いつか使うべき大人の教養として、15年ほどこの言葉は温めている。
 
教養とは、お金を使わずに人生を楽しむ術だと聞いたことがある。
日本冒険小説協会会長だった故内藤陳氏は、「数百円で、ぼくらはトべる」という名言を遺している。面白い文庫本は、読む者をジャングルや宇宙や未来や過去に連れていってくれる。どちらが先かわからないが、糸井重里氏にも「想像力と数百円」という名コピーがある。
読書を愛する教養人は、あまりお金をかけずとも人生を楽しむことが出来る。
 
ヨーロッパで教養が尊ばれたのはなにもヨーロッパ人が人間として高級だったからではない、というようなことを福田和也氏がたしか『悪の社交術』で書いている。
ヨーロッパのようなせまい土地で何世紀も戦争や小競り合いを繰り返していると、社交の席で下手に利害関係のある話はできない。誰がどこで誰とどうつながっているかわからないし、うっかり口を滑らせるとすぐ戦争になる。
だから、そんな現世の話を会食の席でするよりも、小説や絵画や音楽の話をしているほうがリスクが少ない。しかもそうした教養の話というのはどんどん微に入り細に入り語ることができるから、いくらでも間が持つ。だからヨーロッパでは社交の武器として教養が重んじられたのだという説だ。
 
おそらくそれは今も続いていて、例えばフランス人とビジネス会食して、しかも取引上言質をとられたくなければ、ミシマかクロサワかキタノの話をまくしたてていればなんとか間が持つだろう。

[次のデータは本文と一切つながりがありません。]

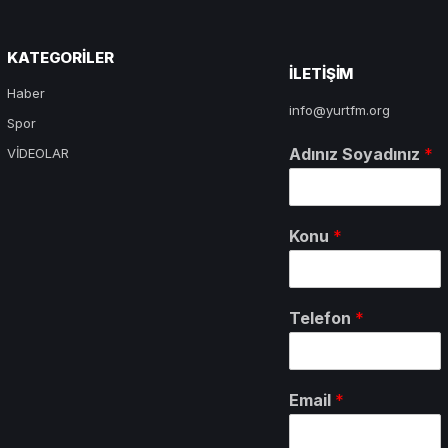
KATEGORILER
ILETIŞIM
Haber
info@yurtfm.org
Spor
Adınız Soyadınız
*
VİDEOLAR
Konu
*
Telefon
*
Email
*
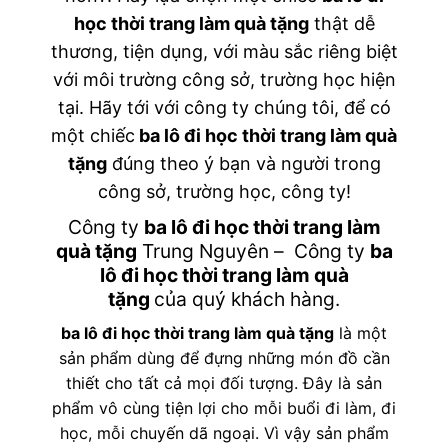
học thời trang làm quà tặng
thật dễ
thương, tiện dụng, với màu sắc riêng biệt
với môi trường công sở, trường học hiện
tại. Hãy tới với công ty chúng tôi, để có
một chiếc
ba lô đi học thời trang làm quà
tặng
đúng theo ý bạn và người trong
công sở, trường học, công ty!
Công ty
ba lô đi học thời trang làm
quà tặng
Trung Nguyên – Công ty
ba
lô đi học thời trang làm quà
tặng
của quý khách hàng.
ba lô đi học thời trang làm quà tặng
là một
sản phẩm dùng để đựng những món đồ cần
thiết cho tất cả mọi đối tượng. Đây là sản
phẩm vô cùng tiện lợi cho mỗi buổi đi làm, đi
học, mỗi chuyến dã ngoại. Vì vậy sản phẩm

たぶんテキサス人には別のアプローチ、たとえば馬への偏愛などを語ることが必要だろうが。
 
教養とはお金をかけずとも人生を楽しむ術であり、波風立てずに世を渡っていく武器だと書いた。
 
教養があると聞くと幅広くいろんなことを知っているというイメージを持つが、一つのことを深掘りするというのもまた教養である。

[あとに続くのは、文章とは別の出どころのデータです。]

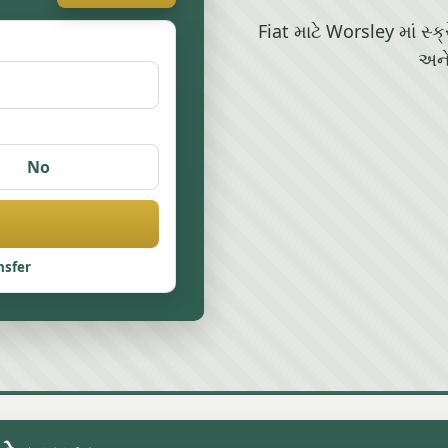
Fiat માટે Worsley માં સ્ક
અને
No
nsfer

一つの小説や一人の作家に惚れ込めばシャーロキアンやハルキストになれる。
一冊の本や一枚のレコードに人生を捧げるというのも美しい。
 
たくさんのワインを知っているのも教養だが、一つのワイナリーを愛し続ける人もいるだろう。冒頭のマッカラン氏もまた、教養あふれる人だった。
値段は関係ない。どこまで惚れ込めるかだ。
世の中にはストロングゼロ評論家もいるかもしれないし、それこそ昔から『鬼殺し』一本槍の人がいたら、君も鬼殺隊に入らないか。